Quantization aware training

Maintained by TensorFlow Model Optimization

There are two forms of quantization: post-training quantization and quantization aware training. Start with post-training quantization since it's easier to use, though quantization aware training is often better for model accuracy.

This page provides an overview on quantization aware training to help you determine how it fits with your use case.

Overview

Quantization aware training emulates inference-time quantization, creating a model that downstream tools will use to produce actually quantized models. The quantized models use lower-precision (e.g. 8-bit instead of 32-bit float), leading to benefits during deployment.

Deploy with quantization

Quantization brings improvements via model compression and latency reduction. With the API defaults, the model size shrinks by 4x, and we typically see between 1.5 - 4x improvements in CPU latency in the tested backends. Eventually, latency improvements can be seen on compatible machine learning accelerators, such as the EdgeTPU and NNAPI.

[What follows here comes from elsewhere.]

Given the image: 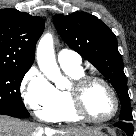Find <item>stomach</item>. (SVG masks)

The technique is used in production in speech, vision, text, and translate use cases. The code currently supports a subset of these models.

Experiment with quantization and associated hardware

Users can configure the quantization parameters (e.g. number of bits) and to some degree, the underlying algorithms. Note that with these changes from the API defaults, there is currently no supported path for deployment to a backend. For instance, TFLite conversion and kernel implementations only support 8-bit quantization.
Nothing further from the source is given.